## PROBLEM DESCRIPTION
From the listing below, restate word for word the lines from the line containing "Share your love" down through the line containing "Молекулярное моделир". Exclude pictures.

## THE INPUT

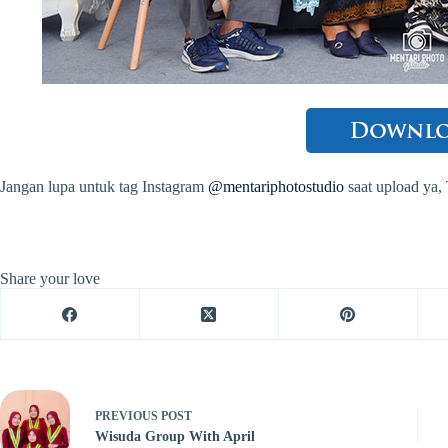
Jangan lupa untuk tag Instagram
@mentariphotostudio
saat upload ya,
Share your love
PREVIOUS
POST
Wisuda Group With April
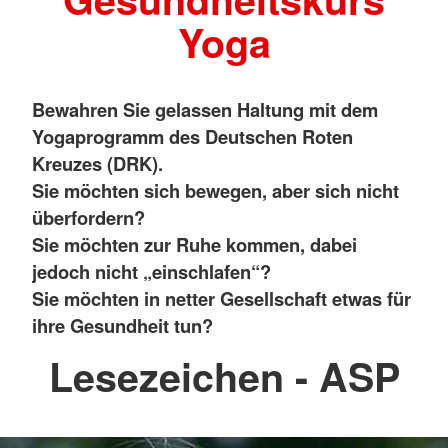
Yoga
Bewahren Sie gelassen Haltung mit dem
Yogaprogramm des Deutschen Roten
Kreuzes (DRK).
Sie möchten sich bewegen, aber sich nicht
überfordern?
Sie möchten zur Ruhe kommen, dabei
jedoch nicht „einschlafen“?
Sie möchten in netter Gesellschaft etwas für
ihre Gesundheit tun?
Lesezeichen - ASP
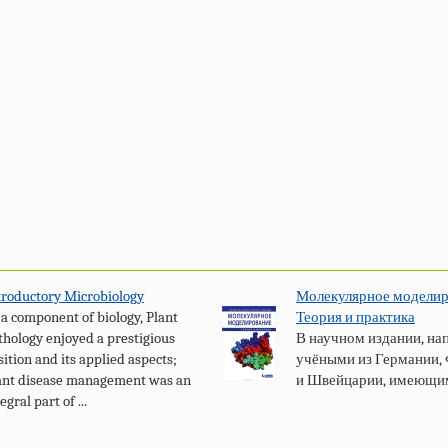
troductory Microbiology
Молекулярное моделир
 a component of biology, Plant
Теория и практика
thology enjoyed a prestigious
В научном издании, н
sition and its applied aspects;
учёными из Германии,
ant disease management was an
и Швейцарии, имеющими
egral part of ...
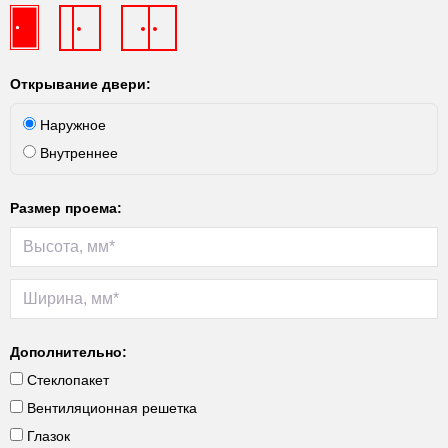
Открывание двери:
Наружное
Внутреннее
Размер проема:
Дополнительно:
Стеклопакет
Вентиляционная решетка
Глазок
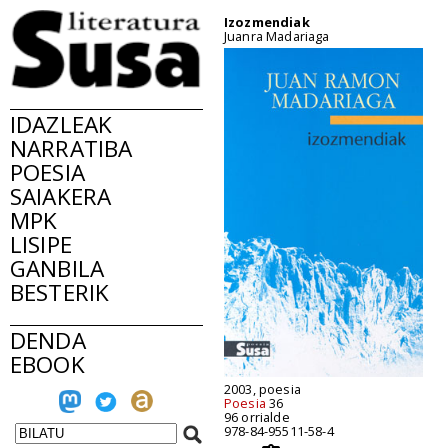
Izozmendiak
Juanra Madariaga
IDAZLEAK
NARRATIBA
POESIA
SAIAKERA
MPK
LISIPE
GANBILA
BESTERIK
DENDA
EBOOK
2003, poesia
Poesia
36
96 orrialde
978-84-95511-58-4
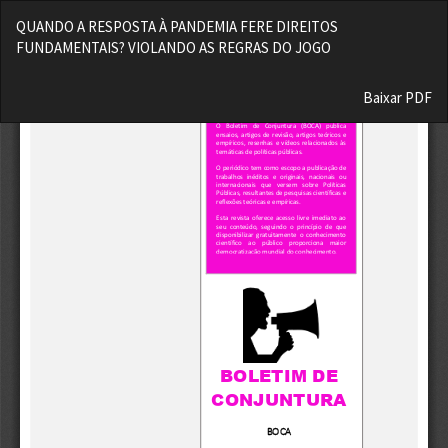
Voltar
QUANDO A RESPOSTA À PANDEMIA FERE DIREITOS
aos
FUNDAMENTAIS? VIOLANDO AS REGRAS DO JOGO
Detalhes
do
Baixar
Artigo
Baixar PDF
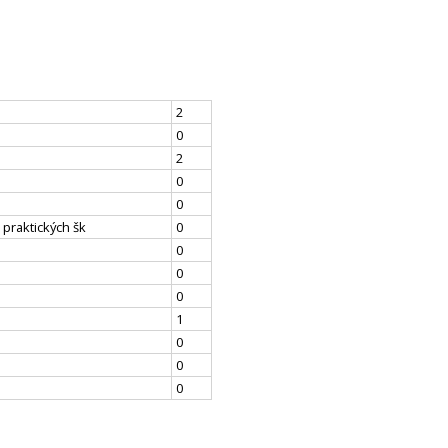
2
0
2
0
0
 praktických šk
0
0
0
0
1
0
0
0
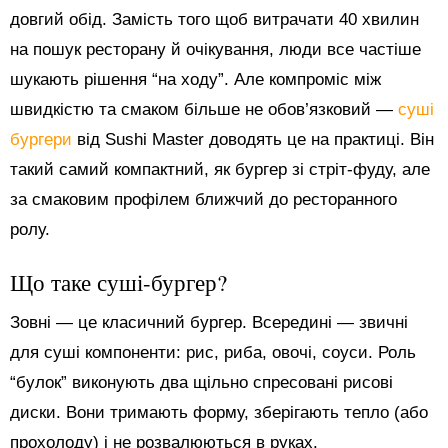
довгий обід. Замість того щоб витрачати 40 хвилин
на пошук ресторану й очікування, люди все частіше
шукають рішення “на ходу”. Але компроміс між
швидкістю та смаком більше не обов’язковий —
суші
бургери
від Sushi Master доводять це на практиці. Він
такий самий компактний, як бургер зі стріт-фуду, але
за смаковим профілем ближчий до ресторанного
ролу.
Що таке суші-бургер?
Зовні — це класичний бургер. Всередині — звичні
для суші компоненти: рис, риба, овочі, соуси. Роль
“булок” виконують два щільно спресовані рисові
диски. Вони тримають форму, зберігають тепло (або
прохолоду) і не розвалюються в руках.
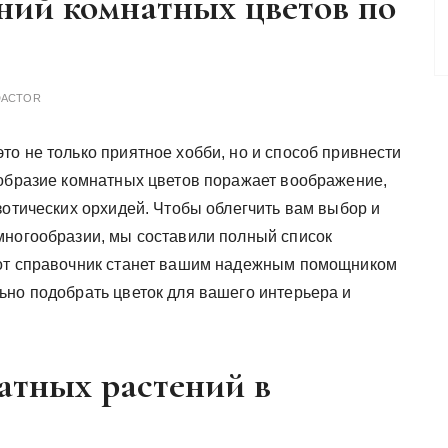
ний комнатных цветов по
DACTOR
о не только приятное хобби, но и способ привнести
ообразие комнатных цветов поражает воображение,
зотических орхидей. Чтобы облегчить вам выбор и
многообразии, мы составили полный список
тот справочник станет вашим надежным помощником
ьно подобрать цветок для вашего интерьера и
атных растений в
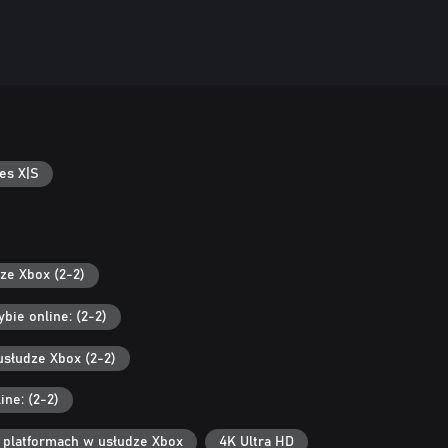
es X|S
ze Xbox (2-2)
bie online: (2-2)
usłudze Xbox (2-2)
ine: (2-2)
h platformach w usłudze Xbox
4K Ultra HD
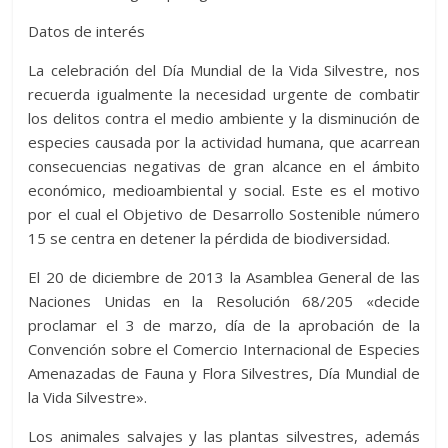
Datos de interés
La celebración del Día Mundial de la Vida Silvestre, nos
recuerda igualmente la necesidad urgente de combatir
los delitos contra el medio ambiente y la disminución de
especies causada por la actividad humana, que acarrean
consecuencias negativas de gran alcance en el ámbito
económico, medioambiental y social. Este es el motivo
por el cual el Objetivo de Desarrollo Sostenible número
15 se centra en detener la pérdida de biodiversidad.
El 20 de diciembre de 2013 la Asamblea General de las
Naciones Unidas en la Resolución 68/205 «decide
proclamar el 3 de marzo, día de la aprobación de la
Convención sobre el Comercio Internacional de Especies
Amenazadas de Fauna y Flora Silvestres, Día Mundial de
la Vida Silvestre».
Los animales salvajes y las plantas silvestres, además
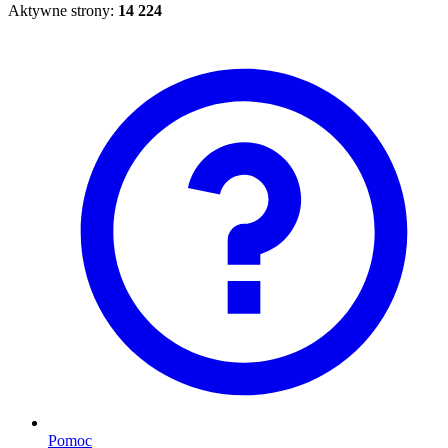
Aktywne strony:
14 224
Pomoc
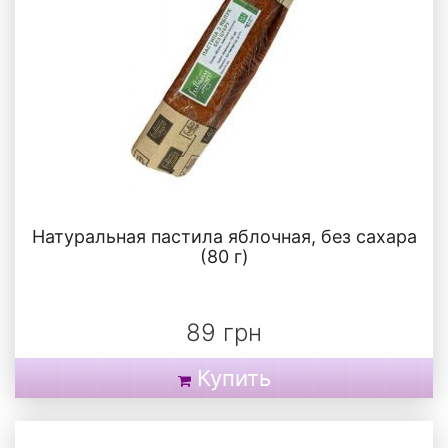
Натуральная пастила яблочная, без сахара
(80 г)
89 грн
Купить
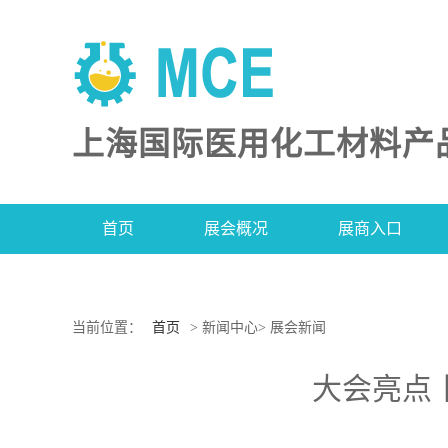
上海国际医用化工材料产
首页
展会概况
展商入口
当前位置：
首页
> 新闻中心> 展会新闻
大会亮点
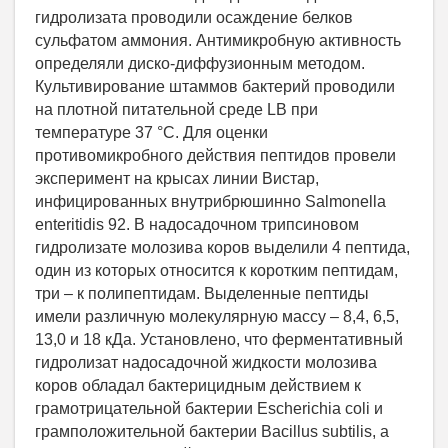
гидролизата проводили осаждение белков
сульфатом аммония. Антимикробную активность
определяли диско-диффузионным методом.
Культивирование штаммов бактерий проводили
на плотной питательной среде LB при
температуре 37 °C. Для оценки
противомикробного действия пептидов провели
эксперимент на крысах линии Вистар,
инфицированных внутрибрюшинно Salmonella
enteritidis 92. В надосадочном трипсиновом
гидролизате молозива коров выделили 4 пептида,
один из которых относится к коротким пептидам,
три – к полипептидам. Выделенные пептиды
имели различную молекулярную массу – 8,4, 6,5,
13,0 и 18 кДа. Установлено, что ферментативный
гидролизат надосадочной жидкости молозива
коров обладал бактерицидным действием к
грамотрицательной бактерии Escherichia coli и
грамположительной бактерии Bacillus subtilis, а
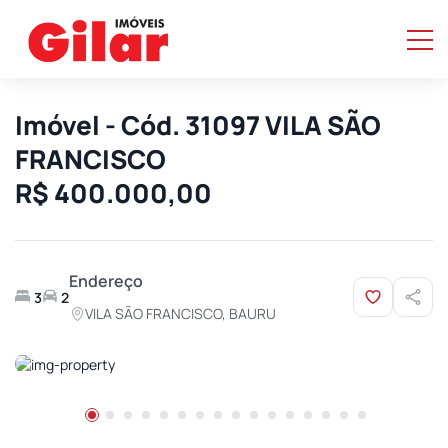
Imóvel - Cód. 31097 VILA SÃO
FRANCISCO
R$ 400.000,00
Endereço
3
2
VILA SÃO FRANCISCO, BAURU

## RESULT BELOW
Share your love
PREVIOUS
POST
Wisuda Group With April
Yoga
Bewahren Sie gelassen Haltung mit dem
Yogaprogramm des Deutschen Roten
Kreuzes (DRK).
Sie möchten sich bewegen, aber sich nicht
überfordern?
Sie möchten zur Ruhe kommen, dabei
jedoch nicht „einschlafen“?
Sie möchten in netter Gesellschaft etwas für
ihre Gesundheit tun?
Lesezeichen - ASP
troductory Microbiology
Молекулярное моделир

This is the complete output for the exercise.